“All attempts to coerce the living will of human beings into the service of something they do not want must fail.” – Ludwig Von Mises
When Barack Obama took office back in 2009 he pushed for passage of a massive “stimulus” bill to stave of economic disaster. At the time he claimed that if the trillions of dollars in government spending would keep unemployment under 8%. He actually put out a chart showing the projected unemployment rate with and without the stimulus (shown here with actual unemployment up through the election):
It was a clear mistake by the young president. He actually put out projections – put out a measuring stick against which his performance could be scored. The mistake didn’t actually end up costing the president reelection, but it was dangerous. Whenever you put promises out there with numbers attached, there is a record that you can be judged against.
I personally don’t like the unemployment rate (and I’m not alone) because it doesn’t actually measure the right thing. It only shows the percentage of people actively searching for work that can’t find it, but not the health of the job market. It doesn’t count people working part time because they can’t find full-time work, people who have taken early retirement because they can’t find work, or people lying to get disability because they can’t find work.
By the same token, GDP is a poor measure of economic growth. The government could spend $1,000,000 to have a company dig a hole in the desert, fill it with concrete, and bury it again – and that would count as $1,000,000 toward GDP. But it didn’t actually produce something useful. Oh, I hear the Keynesians now: “but the workers will go and spend that money and create more economic activity – it’s a money multiplier!” The economy is not a perpetual motion machine, and if this type of activity produces “good” then we could produce just as much by giving those workers $1,000,000 and not wasting their time. Of course, the $1,000,000 had to come from somewhere – it’s a zero-sum proposition.
I bring up unemployment here because Ben Bernanke may have allowed himself to be painted into a corner by the rather unintended consequences of Obamacare. Bernanke and other central bankers are printing money hand-over-fist ($85 billion a month here in the U.S.). Their goal is to prop up the insolvent banking system … shocking, I know, that the kingpins of the banking cabal want to keep their grip on power.
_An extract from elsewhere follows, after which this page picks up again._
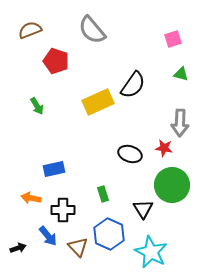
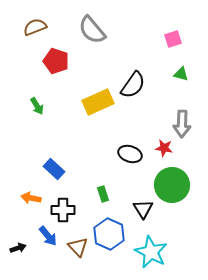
brown semicircle: moved 5 px right, 3 px up
gray arrow: moved 2 px right, 1 px down
blue rectangle: rotated 55 degrees clockwise
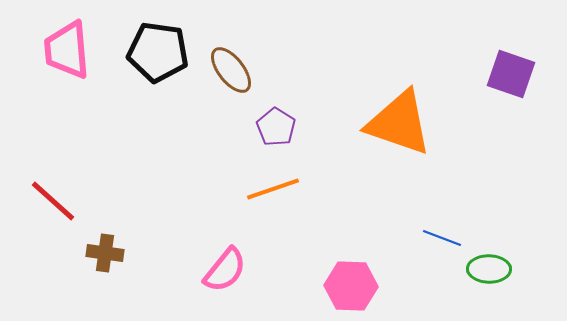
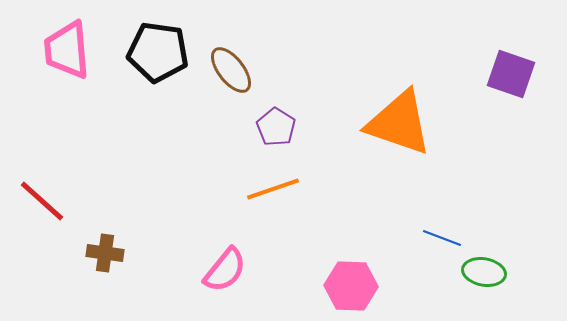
red line: moved 11 px left
green ellipse: moved 5 px left, 3 px down; rotated 9 degrees clockwise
The problem is that they need some form of cover. Feeling some pressure to show that there would someday be an end to the stimulus, the Fed Open Markets Committee recently tied their aggressive easing to a 6.5% unemployment rate. That is, if unemployment gets to 6.5% they’ll start to pare back.
This may have been a mistake. Not that I think stimulus and easing should continue, at all – I do not. But Bernanke’s goal is not low unemployment or stable prices, but rather the continuance of the central banking cabal; the system whereby the wealthy and powerful plunder the workers. The reason it is a mistake for Bernanke is that the unemployment rate may well hit 6.5% long before the economy recovers. This is due in part to the issues mentioned above. Baby-boomers are retiring early rather than continue looking for jobs (not unemployed), and there is a massive uptick in those on “disability” – meaning a massive uptick in fraud.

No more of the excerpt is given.